А еще я помню цвет куртки, в которой была моя сестра в день своей смерти. Желтая. В отвратительную белую крапинку. Длинная и мешковатая, словно банановое мороженое на палочке.

Как же я ненавидела эту уродливую куртку. Нам было по пятнадцать, и я каждый раз краснела от стыда, если кто-то косился на нас или многозначительно улыбался. Однажды, под смех парней из школы, в порыве бессильной злости, я сказала Вике, чтобы она перестала носить эту желтую гадость. Она только улыбнулась. И ответила, что в ней похожа на «маленькое солнышко». Природой, а, может, и самим Богом ей было даровано удивительное достоинство, о котором многие лишь мечтают, – умение полностью игнорировать чужое мнение. И к ней все тянулись. Те же парни, которые посмеивались над нелепой курткой, потом глаз не могли отвести от Вики: ее непринужденность, легкость в движениях и уверенность в себе покоряла сердца.

В день, когда она погибла, было по-настоящему солнечно.

Конец ноября, свежий морозный воздух, пестрые листья, припорошенные снегом. Не помню, кто и когда предложил выехать на природу, но два десятка человек расположились в большой беседке рядом с коттеджным поселком, название которого я так и не захотела узнать. Моя сестренка и ее подружка, оставив рюкзаки, сразу умчались. «Активный отдых – наше все, радость моя, наслаждайся жизнью, пока можешь» – бросила Вика перед тем, как спуститься вниз почти по отвесному склону.

Артем, старший брат нашей одноклассницы Алисы, громко хвастался своим умением водить машину и приглашал всех покататься. Вера Авдеева, тряхнув густыми рыжими волосами, заявила, что если он найдет замок зажигания, то это уже будет чудо. Со всех сторон послышались смешки. Раздосадованный Артем, однако, не растерялся и ответил, что после того, как Вера сядет в машину, замок зажигания ему и не понадобится, потому что автомобиль все равно не сдвинется с места. Ребята засмеялись, а краснеющая Вера потянулась через деревянный стол в попытке ударить шутника, опрокинув при этом термос с кофе. Коричневое пятно расползалось по светлому дереву, и несколько капель упали на голубое пальто до того, как я успела отодвинуться. Но никто не слышал моих возмущений, потому что все хохотали как ненормальные. И тут, сквозь грохот голосов, до нас донесся пронзительный визг.

Это последнее воспоминание о том дне: заходящее солнце, отражающееся в стаканчиках; сладкий, дурманящий воздух в лесу; остатки разноцветных листьев на деревьях, еще не успевшие опасть перед зимой; скрип первого снега под сапогами; хохот наших одноклассников и пятна кофе на моем безупречном пальто.
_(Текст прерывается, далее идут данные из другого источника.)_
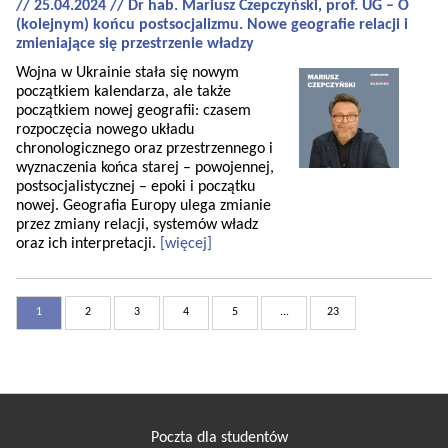
// 25.04.2024 // Dr hab. Mariusz Czepczyński, prof. UG – O
(kolejnym) końcu postsocjalizmu. Nowe geografie relacji i
zmieniające się przestrzenie władzy
Wojna w Ukrainie stała się nowym
początkiem kalendarza, ale także
początkiem nowej geografii: czasem
rozpoczęcia nowego układu
chronologicznego oraz przestrzennego i
wyznaczenia końca starej – powojennej,
postsocjalistycznej – epoki i początku
nowej. Geografia Europy ulega zmianie
przez zmiany relacji, systemów władz
oraz ich interpretacji.
[więcej]
1
2
3
4
5
...
23
Poczta dla studentów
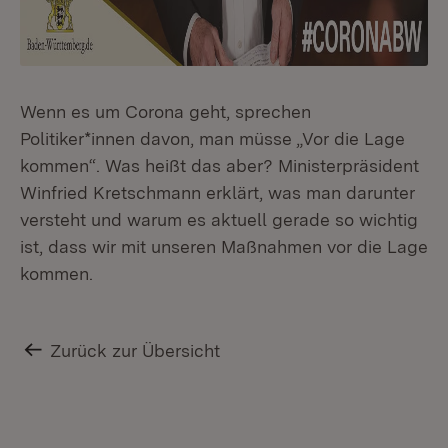
Wenn es um Corona geht, sprechen
Politiker*innen davon, man müsse „Vor die Lage
kommen“. Was heißt das aber? Ministerpräsident
Winfried Kretschmann erklärt, was man darunter
versteht und warum es aktuell gerade so wichtig
ist, dass wir mit unseren Maßnahmen vor die Lage
kommen.
Zurück zur Übersicht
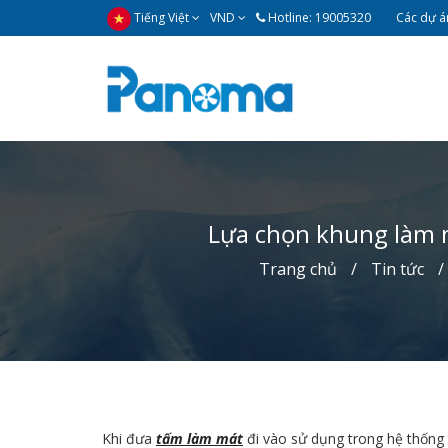
Tiếng Việt
VND
Hotline: 19005320
Các dự án
Lựa chọn khung làm 
Trang chủ
Tin tức
Khi đưa
tấm làm mát
đi vào sử dụng trong hệ thống 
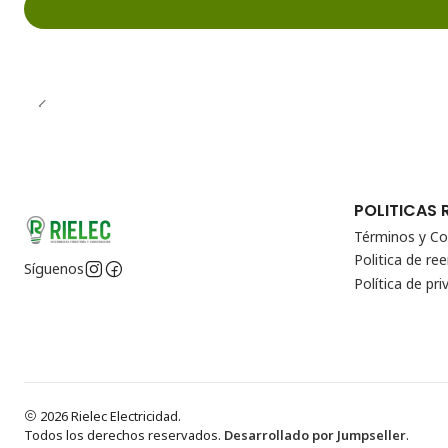
POLITICAS 
Términos y Co
Politica de r
Síguenos
Política de pri
2026 Rielec Electricidad.
Todos los derechos reservados.
Desarrollado por Jumpseller
.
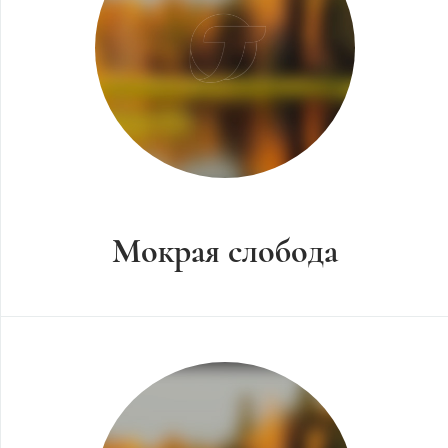
Мокрая слобода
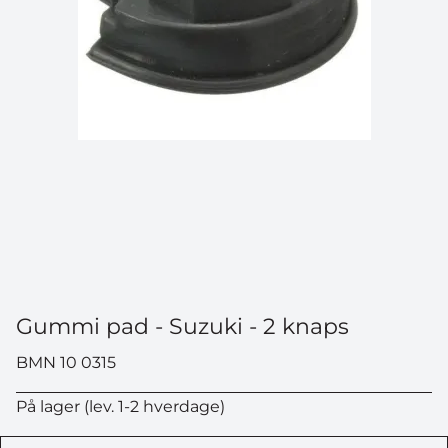
Gummi pad - Suzuki - 2 knaps
BMN 10 0315
På lager (lev. 1-2 hverdage)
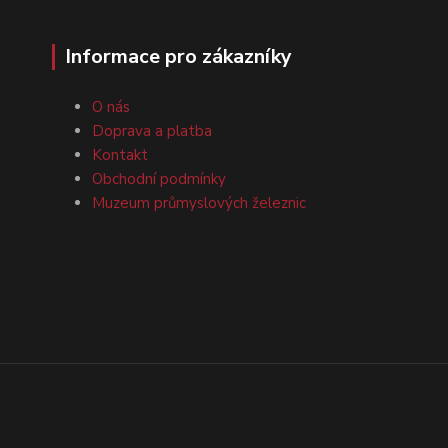
Informace pro zákazníky
O nás
Doprava a platba
Kontakt
Obchodní podmínky
Muzeum průmyslových železnic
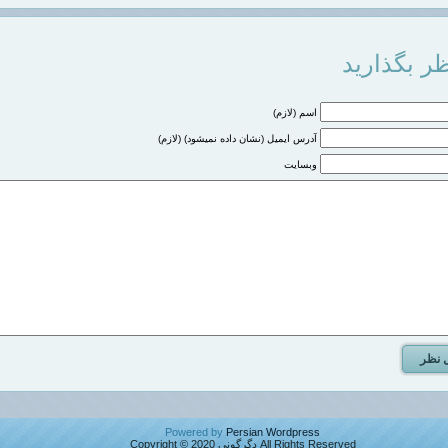
ر بگذارید
اسم (لازم)
آدرس ایمیل (نشان داده نمیشود) (لازم)
وبسایت
Powered by
Persian Wordpress
All Rights Reserved دگرگونی Copyright © 2020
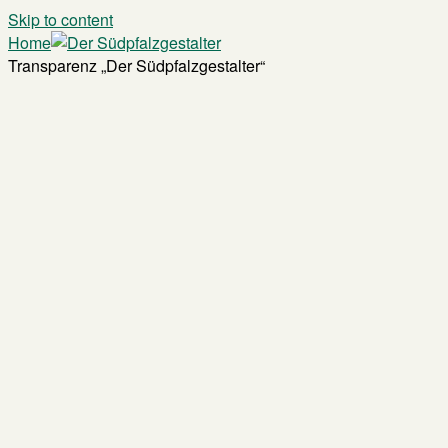
Skip to content
Home
Transparenz „Der Südpfalzgestalter“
А дальше – пустота. И в памяти вспыхивает только желтое пятно, которое Вика называла курткой.

Наслаждайся жизнью, пока можешь.

Часть 1.      

– Привет, ты не спишь? – мама обожала звонить мне ровно в 9:30 утра. До 9 часов она дотерпеть кое-как могла, но не дольше. Звонила она в тот момент, когда я пыталась сварить кофе, не открывая глаза. Поздно вечером она вернулась с корпоративного мероприятия, о котором рассказывала всю неделю. Интересно, мама хоть иногда спит?

– Нет, я не сплю, – объяснять, что не стоит звонить так рано, я перестала давно. Бесполезно. Если она сочла нужным позвонить, то спрятаться не удастся.

– Замечательно. Ты можешь позвонить Диане, а то с моего телефона она недоступна?

– Мама, если она вне зоны доступа, то какая разница, с чьего телефона звонить? – я никак не могла найти любимую чайную ложку: с царапиной на голубой ручке.

– Так можешь или нет? – с такой интонацией обычно мама интересуется, не хочу ли я с ней куда-нибудь сходить. Это значит, что отказ не принимается. Когда-то я думала, что со временем она изменится.

– Мама, я позвоню Диане, обязательно, – проще согласиться.

– Сегодня?

– Да.

– Днем?

– Мама!

– Прости, ты ведь знаешь, что я места себе не нахожу с тех пор, как она уехала работать в эти Тумбаи, – микроволновка звякнула, сообщая о готовности моего бутерброда.

– Мумбаи, – привычно поправила я.

– Совершенно не важно, как называется этот рассадник антисанитарии, – о, да, мама вообще не меняется. Меня задевало, когда она с такой интонацией говорила о выборе Дианы.

– Это большой и развитый город, в нем отличные условия для жизни, – честно говоря, я была у старшей сестры в гостях только однажды, – Да, к сожалению, там много трущоб и бедных районов, но есть и безопасные места, есть и туристические, например.

– Хватит спорить. Просто позвони ей и скажи, что я волнуюсь.

Мне стало стыдно. Мама беспокоится. Пусть в своей странной манере, но она всегда за нас беспокоится.

– Хорошо, я набираю. Перезвоню позже.

– Спасибо. Скучаю, – это она говорит вместо «я тебя люблю».

Кофе я, отвлекшись на мамин звонок, сварила плохо, и теперь во рту неприятно горчило. Вылила остатки в раковину и вернула кружку на положенное ей место.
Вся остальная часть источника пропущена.